The journey back was a bit more comfortable as we swapped positions. We also both slept in the sunshine, having got up so early.
We picked the dogs up off of Mauro in the early evening and he refused to accept payment. Unfortunately he can’t do this on a regular basis for us as he will be away for 2 weeks in early September so we will have to find another dog-sitter.
August 26, 2008 at 6:13 pm
It’s now the following Tuesday and my feet are no better. The Cortisone has had little to no effect and my left foot in particular is almost unbearable.
We’re going back on Thursday but it’s already looking like it’s hopeless.
August 30, 2008 at 5:52 pm
I’ve now been three times and it’s still no better. I’m supposed to be going every weekday now for the next two weeks. That’s two weeks of being stuck in the back of an ambulance and thrown around as our resident maniac driver pretends getting me to an appointment is a ‘life and death’ situation.
I’ve moved on to ultrasound treatment now. They smear my feet with gel and then run electrodes over them. It doesn’t hurt but it doesn’t seem to be doing a lot of good. The doctor was very depressed when I told him that.
They bandaged me up on Friday like I was doing the stand-in for some Hammer production – The Curse Of The Mummy’s Legs. It was supposed to last until this afternoon but I couldn’t take the lack of blood to my feet and we spent an unhappy 20 minutes unwrapping the mummy yesterday afternoon.
My left foot is more painful and is hurting me as I write this. I sometimes feel that only amputation will relieve the pain.
One slapstick moment (which I am sure will have repercussions) came on Friday. There is no proper seat belt in the ambulance for me (and not really any space, either). I was forced to tie the two mail ends of two seat belts together to give myself at least some semblance of restraint.
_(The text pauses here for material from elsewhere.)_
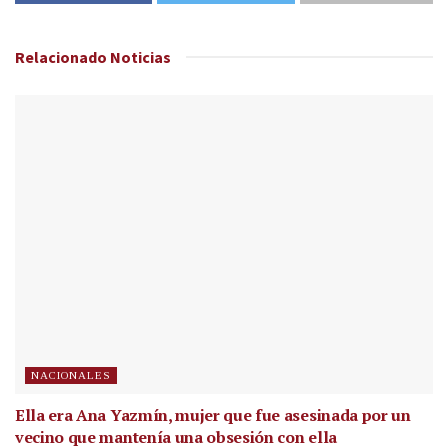
Relacionado
Noticias
NACIONALES
Ella era Ana Yazmín, mujer que fue asesinada por un
vecino que mantenía una obsesión con ella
Unfortunately between Ancona and home, my body swelled up and we couldn’t get them undone. The driver, angry at missing his pasta lunch yet again, took our knife to it in such a way as to make me very nervous. He could easily have cut just one belt but, no, he had to butcher both.
I caught him grumbling in Italian to the nurse in the hospital about it and I told him off. I’d already offered to pay – I don’t need his malicious gossip as well.
I’m having to go alone as Mauro the kennel-owner is off on holiday so Damaris has to dog-sit. I’m not happy to leave them alone in the house for 5 to 6 hours and they just aren’t used to it.
I’ve now got a weekend off. Back to Ancona with Misery-Guts my driver on Monday. My feet are burning.
September 1, 2008 at 4:16 pm
Just returned from my fourth trip. They seem very disappointed that I am no better but when I ask them how quickly they would have expected me to show signs in, I am just met with ‘No so’ (I don’t know).
I got very angry with the radiographer making a fuss about my weight and what his machine could stand. It wasn’t genuine concern for either my safety or his machinery, it was showing off in front of a load of female nurses – you could see that in his face. I had to be held down. My doctor later apologised for the behaviour of the technician.
New ambulance driver today. Made a change from the maniacal one of last week who was perpetually grumbling about how late he was getting home. I didn’t ask him to volunteer (they don’t get paid either) – if you don’t like a voluntary job, don’t do it for goodness sake. That said, today’s driver had to slam the brakes on a few times and that’s not a lot of fun when you are half-restrained sitting sideways-on in the back of an ambulance.
All of both legs is now bandaged and I’m supposed to endure this until tomorrow. We shall see. The pain is as bad as ever and I don’t hold out much hope for the whole thing now.